新章 第一話 世界が変わっていたのは聖女のせい?!
咲夜と私たちは元の世界へと戻って来た。異世界に飛ばされたというのに、こんなに簡単に戻って来れるなんて思っていなかった。
ただ──完全に元に戻ったわけではない。私は異世界で身に何もつけず真っ裸で放り出された。精巧に造られた聖霊人形と呼ばれる男の子バージョンの身体で。そして、親友の咲夜に五回も殺されたのだ。

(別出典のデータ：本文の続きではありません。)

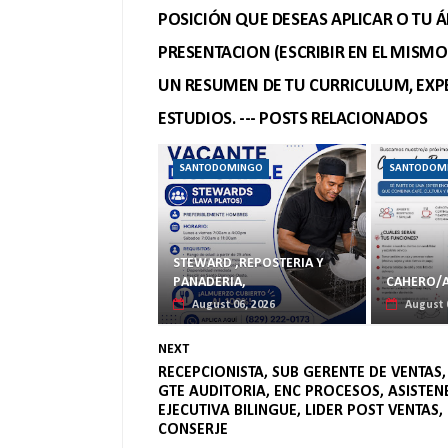
POSICIÓN QUE DESEAS APLICAR O TU Á
PRESENTACION (ESCRIBIR EN EL MISM
UN RESUMEN DE TU CURRICULUM, EXPE
ESTUDIOS. --- POSTS RELACIONADOS
SANTODOMINGO
SANTODOM
STEWARD ,REPOSTERIA Y
PANADERIA,
CAHERO/A
August 06, 2026
August 
NEXT
RECEPCIONISTA, SUB GERENTE DE VENTAS,
GTE AUDITORIA, ENC PROCESOS, ASISTEN
EJECUTIVA BILINGUE, LIDER POST VENTAS,
CONSERJE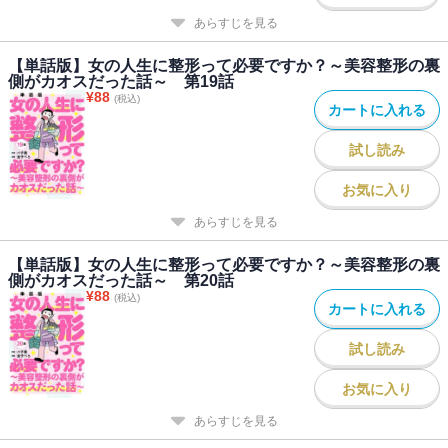
あらすじを見る
【単話版】女の人生に整形って必要ですか？～美容整形の裏
側がカオスだった話～ 第19話
¥
88
(税込)
カートに入れる
試し読み
お気に入り
あらすじを見る
【単話版】女の人生に整形って必要ですか？～美容整形の裏
側がカオスだった話～ 第20話
¥
88
(税込)
カートに入れる
試し読み
お気に入り
あらすじを見る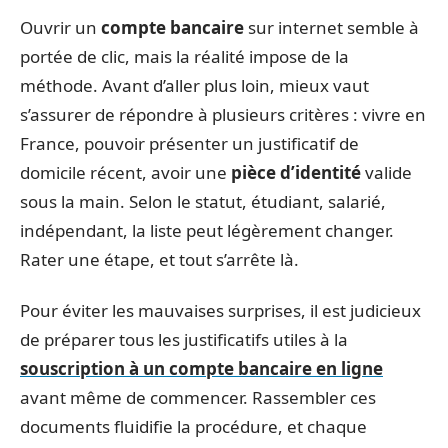
Ouvrir un
compte bancaire
sur internet semble à
portée de clic, mais la réalité impose de la
méthode. Avant d’aller plus loin, mieux vaut
s’assurer de répondre à plusieurs critères : vivre en
France, pouvoir présenter un justificatif de
domicile récent, avoir une
pièce d’identité
valide
sous la main. Selon le statut, étudiant, salarié,
indépendant, la liste peut légèrement changer.
Rater une étape, et tout s’arrête là.
Pour éviter les mauvaises surprises, il est judicieux
de préparer tous les justificatifs utiles à la
souscription à un compte bancaire en ligne
avant même de commencer. Rassembler ces
documents fluidifie la procédure, et chaque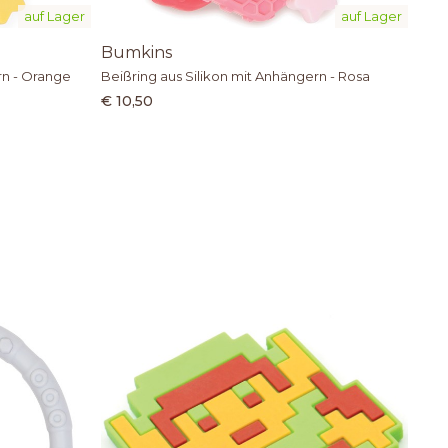
auf Lager
auf Lager
Bumkins
rn - Orange
Beißring aus Silikon mit Anhängern - Rosa
€ 10,50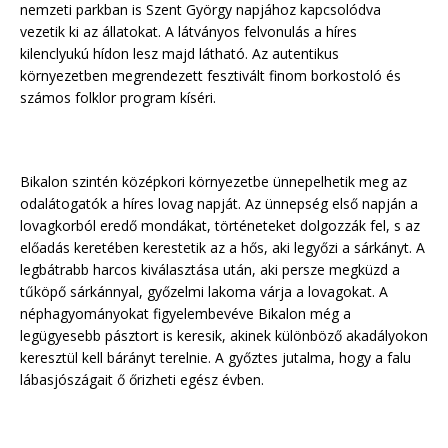
nemzeti parkban is Szent György napjához kapcsolódva
vezetik ki az állatokat. A látványos felvonulás a híres
kilenclyukú hídon lesz majd látható. Az autentikus
környezetben megrendezett fesztivált finom borkostoló és
számos folklor program kíséri.
Bikalon szintén középkori környezetbe ünnepelhetik meg az
odalátogatók a híres lovag napját. Az ünnepség első napján a
lovagkorból eredő mondákat, történeteket dolgozzák fel, s az
előadás keretében kerestetik az a hős, aki legyőzi a sárkányt. A
legbátrabb harcos kiválasztása után, aki persze megküzd a
tűköpő sárkánnyal, győzelmi lakoma várja a lovagokat. A
néphagyományokat figyelembevéve Bikalon még a
legügyesebb pásztort is keresik, akinek különböző akadályokon
keresztül kell bárányt terelnie. A győztes jutalma, hogy a falu
lábasjószágait ő őrizheti egész évben.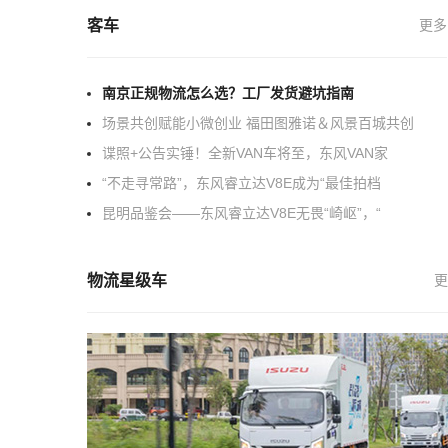
客车
更多
南京正规物流怎么选？工厂发货避坑指南
场景共创赋能小微创业 福田图雅诺＆风景百城共创
谍照+公告实锤！全新VAN车将至，东风VAN家
“不走寻常路”，东风睿立达V8E成为“最佳拍档
昆明品鉴会——东风睿立达V8E无畏“崎岖”，“
物流星级车
更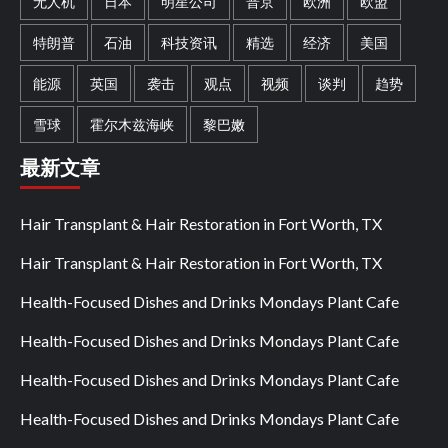
无人机
日本
明星公司
普京
欧洲
欧盟
特朗普
石油
科技资讯
精选
经济
美国
能源
英国
袭击
观点
视频
谈判
趋势
雪球
霍尔木兹海峡
黎巴嫩
最新文章
Hair Transplant & Hair Restoration in Fort Worth, TX
Hair Transplant & Hair Restoration in Fort Worth, TX
Health-Focused Dishes and Drinks Mondays Plant Cafe
Health-Focused Dishes and Drinks Mondays Plant Cafe
Health-Focused Dishes and Drinks Mondays Plant Cafe
Health-Focused Dishes and Drinks Mondays Plant Cafe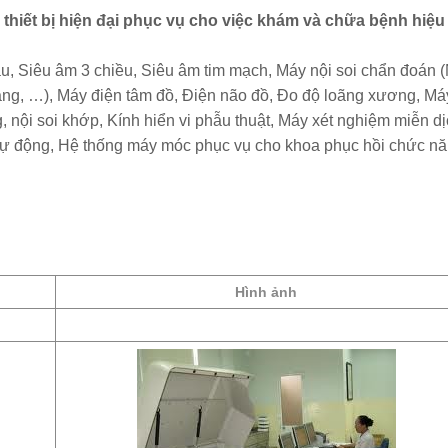
thiết bị hiện đại phục vụ cho việc khám và chữa bệnh hiệu
àu, Siêu âm 3 chiều, Siêu âm tim mạch, Máy nội soi chẩn đoán (
 tràng, …), Máy điện tâm đồ, Điện não đồ, Đo độ loãng xương, Má
ng, nội soi khớp, Kính hiển vi phẫu thuật, Máy xét nghiệm miễn d
 tự động, Hệ thống máy móc phục vụ cho khoa phục hồi chức n
Hình ảnh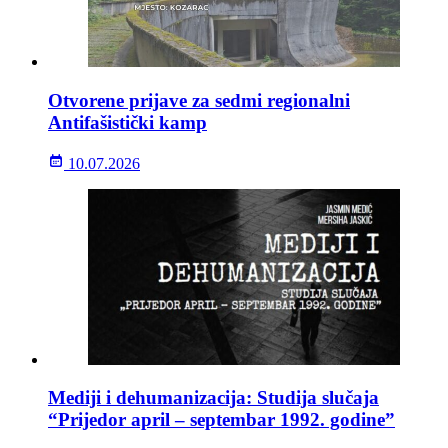
Otvorene prijave za sedmi regionalni
Antifašistički kamp
10.07.2026
Mediji i dehumanizacija: Studija slučaja
“Prijedor april – septembar 1992. godine”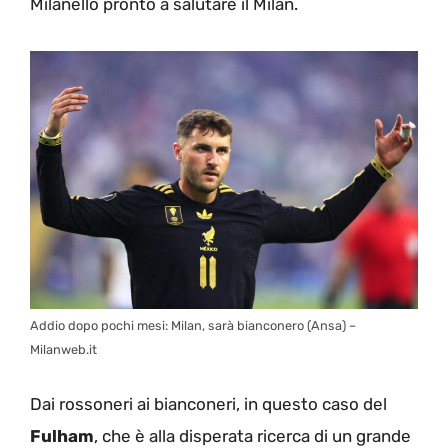
Milanello pronto a salutare il Milan.
Addio dopo pochi mesi: Milan, sarà bianconero (Ansa) –
Milanweb.it
Dai rossoneri ai bianconeri, in questo caso del
Fulham
, che è alla disperata ricerca di un grande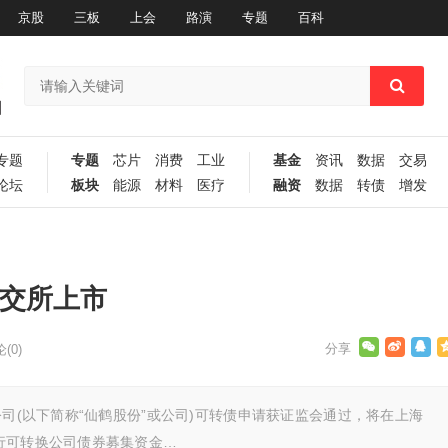
京股
三板
上会
路演
专题
百科
专题
专题
芯片
消费
工业
基金
资讯
数据
交易
论坛
板块
能源
材料
医疗
融资
数据
转债
增发
上交所上市
(0)
司(以下简称“仙鹤股份”或公司)可转债申请获证监会通过，将在上海
可转换公司债券募集资金…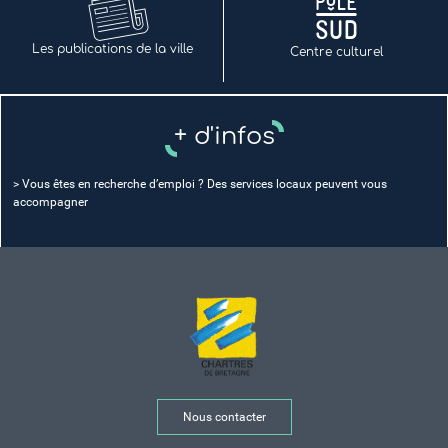
Les publications de la ville
Centre culturel
+ d'infos
> Vous êtes en recherche d’emploi ?
Des services locaux peuvent vous
accompagner
Nous contacter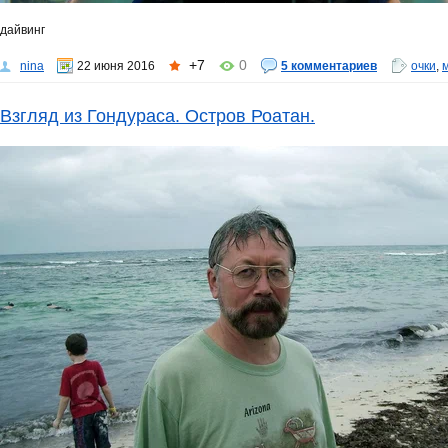
дайвинг
+7
0
nina
22 июня 2016
5 комментариев
очки
,
Взгляд из Гондураса. Остров Роатан.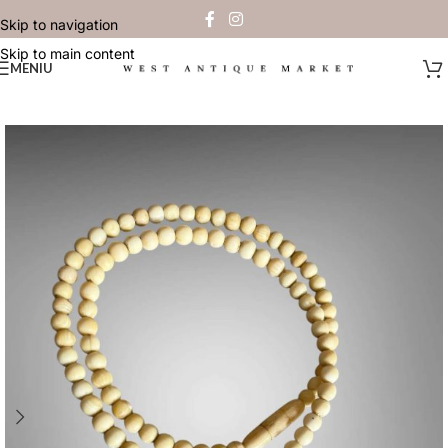
Skip to navigation
Skip to main content
MENIU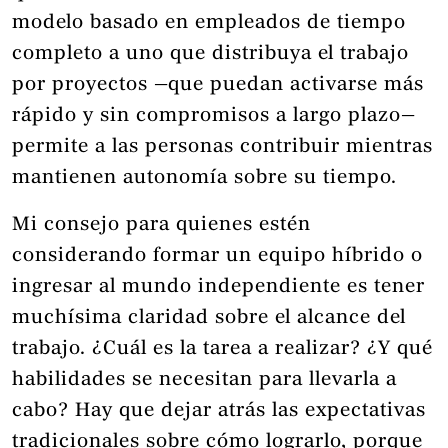
modelo basado en empleados de tiempo
completo a uno que distribuya el trabajo
por proyectos —que puedan activarse más
rápido y sin compromisos a largo plazo—
permite a las personas contribuir mientras
mantienen autonomía sobre su tiempo.
Mi consejo para quienes estén
considerando formar un equipo híbrido o
ingresar al mundo independiente es tener
muchísima claridad sobre el alcance del
trabajo. ¿Cuál es la tarea a realizar? ¿Y qué
habilidades se necesitan para llevarla a
cabo? Hay que dejar atrás las expectativas
tradicionales sobre cómo lograrlo, porque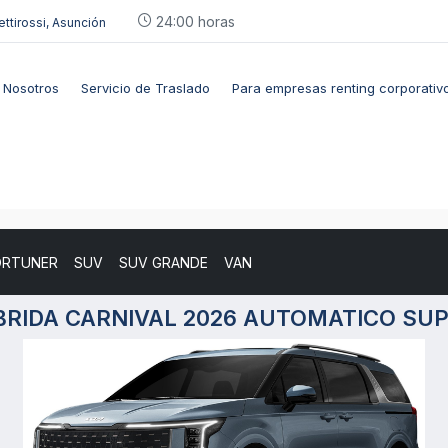
24:00 horas
ettirossi, Asunción
Nosotros
Servicio de Traslado
Para empresas renting corporativ
ORTUNER
SUV
SUV GRANDE
VAN
HYBRIDA CARNIVAL 2026 AUTOMATICO SU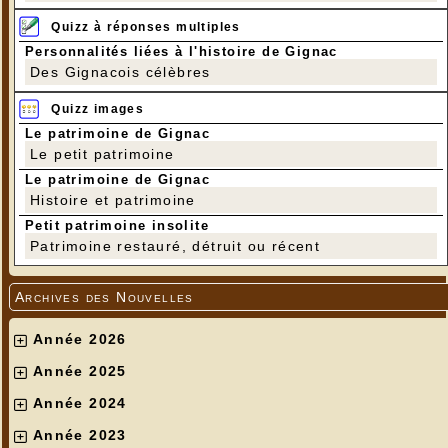
Quizz à réponses multiples
Personnalités liées à l'histoire de Gignac
Des Gignacois célèbres
Quizz images
Le patrimoine de Gignac
Le petit patrimoine
Le patrimoine de Gignac
Histoire et patrimoine
Petit patrimoine insolite
Patrimoine restauré, détruit ou récent
Archives des Nouvelles
Année 2026
Année 2025
Année 2024
Année 2023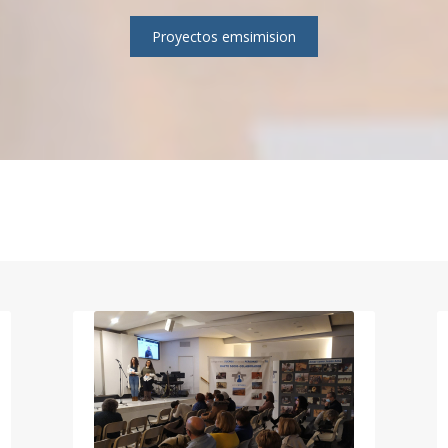
Proyectos emsimision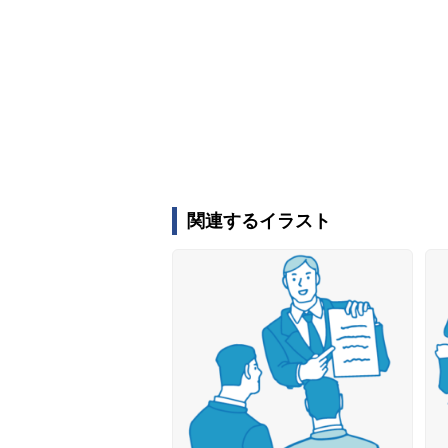
関連するイラスト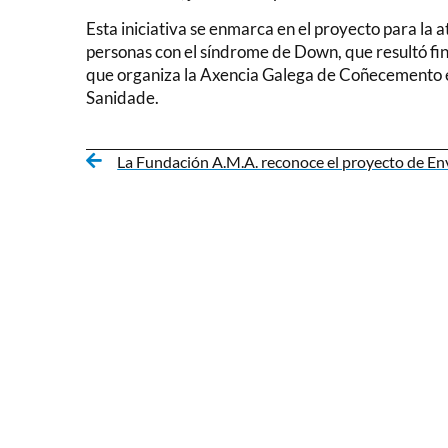
Esta iniciativa se enmarca en el proyecto para la 
personas con el síndrome de Down, que resultó fin
que organiza la Axencia Galega de Coñecemento e
Sanidade.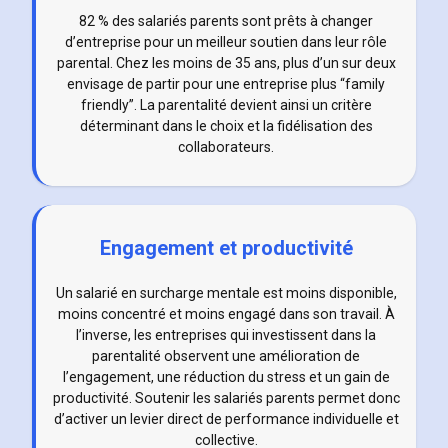
82 % des salariés parents sont prêts à changer
d’entreprise pour un meilleur soutien dans leur rôle
parental. Chez les moins de 35 ans, plus d’un sur deux
envisage de partir pour une entreprise plus “family
friendly”. La parentalité devient ainsi un critère
déterminant dans le choix et la fidélisation des
collaborateurs.
Engagement et productivité
Un salarié en surcharge mentale est moins disponible,
moins concentré et moins engagé dans son travail. À
l’inverse, les entreprises qui investissent dans la
parentalité observent une amélioration de
l’engagement, une réduction du stress et un gain de
productivité. Soutenir les salariés parents permet donc
d’activer un levier direct de performance individuelle et
collective.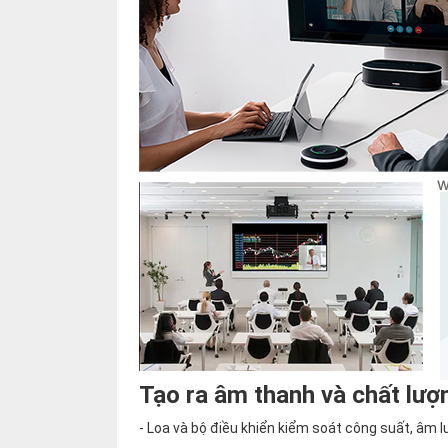
Tạo ra âm thanh và chất lượ
- Loa và bộ điều khiển kiểm soát công suất, âm 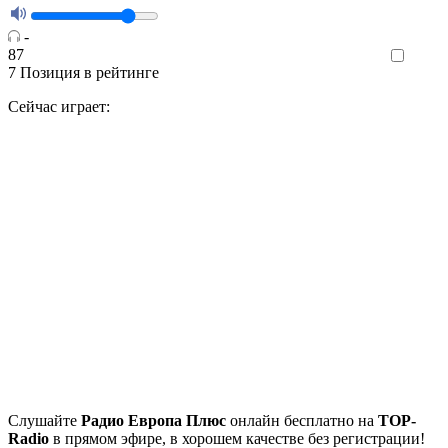
-
87
Like
7
Позиция в рейтинге
Сейчас играет:
Cлушайте
Радио Европа Плюс
онлайн бесплатно на
TOP-
Radio
в прямом эфире, в хорошем качестве без регистрации!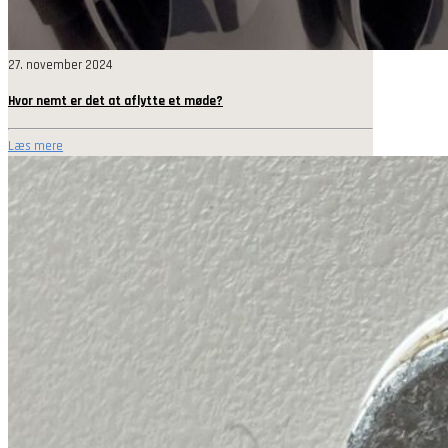
27. november 2024
Hvor nemt er det at aflytte et møde?
Læs mere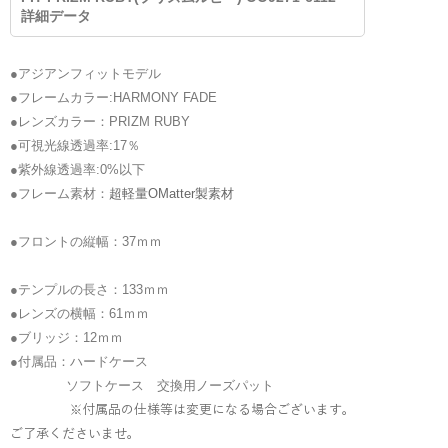
詳細データ
●アジアンフィットモデル
●フレームカラー:HARMONY FADE
●レンズカラー：PRIZM RUBY
●可視光線透過率:17％
●紫外線透過率:0%以下
●フレーム素材：
超軽量OMatter製素材
●フロントの縦幅：37ｍｍ
●テンプルの長さ：133ｍｍ
●レンズの横幅：61
ｍｍ
●ブリッジ：12ｍｍ
●付属品：ハードケース
ソフトケース 交換用ノーズパット
※付属品の仕様等は変更になる場合ございます。
ご了承くださいませ。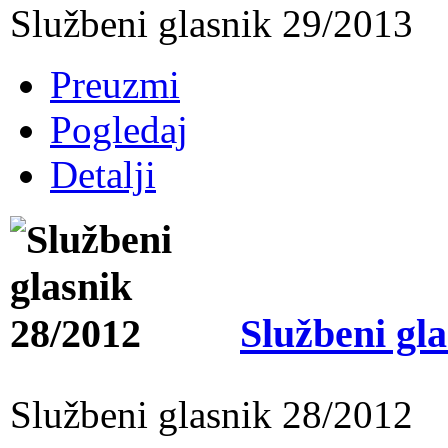
Službeni glasnik 29/2013
Preuzmi
Pogledaj
Detalji
Službeni gl
Službeni glasnik 28/2012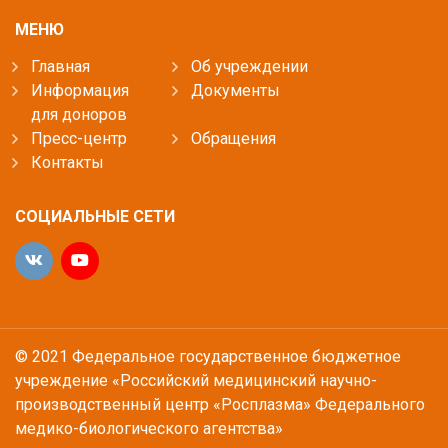
МЕНЮ
Главная
Об учреждении
Информация
Документы
для доноров
Пресс-центр
Обращения
Контакты
СОЦИАЛЬНЫЕ СЕТИ
© 2021 Федеральное государственное бюджетное
учреждение «Российский медицинский научно-
производственный центр «Росплазма» Федерального
медико-биологического агентства»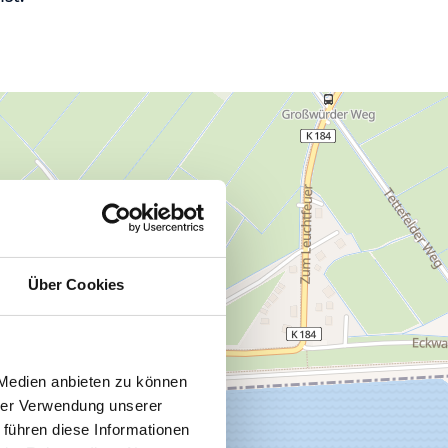
Über Cookies
 Medien anbieten zu können
hrer Verwendung unserer
 führen diese Informationen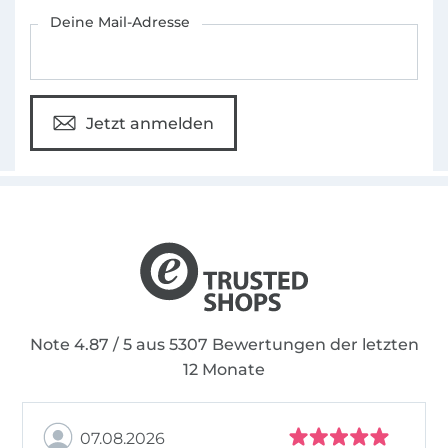
Für den Stoffe Hemmers Newsletter anmelden
Deine Mail-Adresse
Jetzt anmelden
Note 4.87 / 5 aus 5307 Bewertungen der letzten
12 Monate
07.08.2026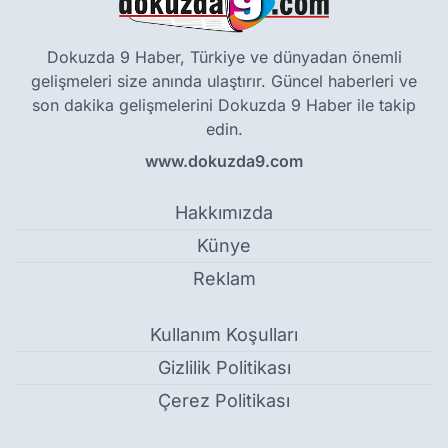
Dokuzda 9 Haber, Türkiye ve dünyadan önemli
gelişmeleri size anında ulaştırır. Güncel haberleri ve
son dakika gelişmelerini Dokuzda 9 Haber ile takip
edin.
www.dokuzda9.com
Hakkımızda
Künye
Reklam
Kullanım Koşulları
Gizlilik Politikası
Çerez Politikası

私の自業自得とはいえ精神的にキツかった。その甲斐もあって咲夜とは仲直り出来た。身体は聖霊人形の男の子の姿のままだ。
「────予想はしていたけれど、私の家‥‥誰もいなくなっていたよ⋯⋯」
「聖奈⋯⋯後の事は大家さんとリエラに任せてウチに来な」
状況を教えてくれたのは、咲夜のお母さんのサンドラさんだ。リエラさんはサンドラさんの親友で、ライバルの女商人さん。変わり者だけど咲夜や私には優しい人で、お菓子をよく一緒に食べた。
もともと私の家族は母親が一人だ。不倫の末に父親と離婚したあたりから母親との仲はギクシャクしていた。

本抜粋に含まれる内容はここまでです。